Hand back the entries exactly as written, minus every picture.

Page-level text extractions
------------------------------------------------------------

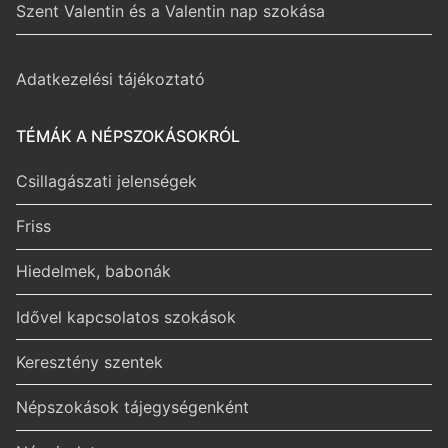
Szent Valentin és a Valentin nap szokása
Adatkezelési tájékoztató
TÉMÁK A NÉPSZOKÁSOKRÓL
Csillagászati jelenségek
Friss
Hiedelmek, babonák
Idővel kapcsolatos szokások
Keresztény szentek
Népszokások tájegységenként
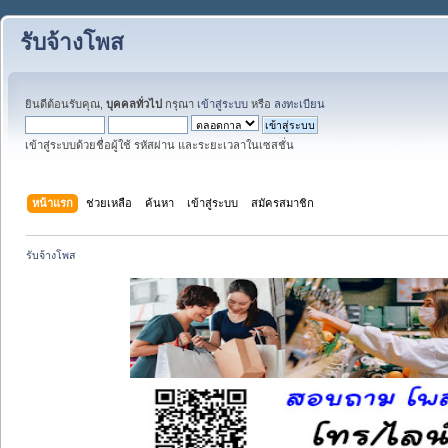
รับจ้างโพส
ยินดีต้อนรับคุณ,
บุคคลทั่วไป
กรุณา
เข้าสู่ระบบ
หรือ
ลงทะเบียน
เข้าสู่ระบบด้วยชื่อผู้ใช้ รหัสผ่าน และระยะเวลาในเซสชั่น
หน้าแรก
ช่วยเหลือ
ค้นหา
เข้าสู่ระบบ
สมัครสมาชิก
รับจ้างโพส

------------------------------------------------------------

• **TASK SOLUTION**
Szent Valentin és a Valentin nap szokása
Adatkezelési tájékoztató
TÉMÁK A NÉPSZOKÁSOKRÓL
Csillagászati jelenségek
Friss
Hiedelmek, babonák
Idővel kapcsolatos szokások
Keresztény szentek
Népszokások tájegységenként
รับจ้างโพส
ยินดีต้อนรับคุณ,
บุคคลทั่วไป
กรุณา
เข้าสู่ระบบ
หรือ
ลงทะเบียน
เข้าสู่ระบบด้วยชื่อผู้ใช้ รหัสผ่าน และระยะเวลาในเซสชั่น
หน้าแรก
ช่วยเหลือ
ค้นหา
เข้าสู่ระบบ
สมัครสมาชิก
รับจ้างโพส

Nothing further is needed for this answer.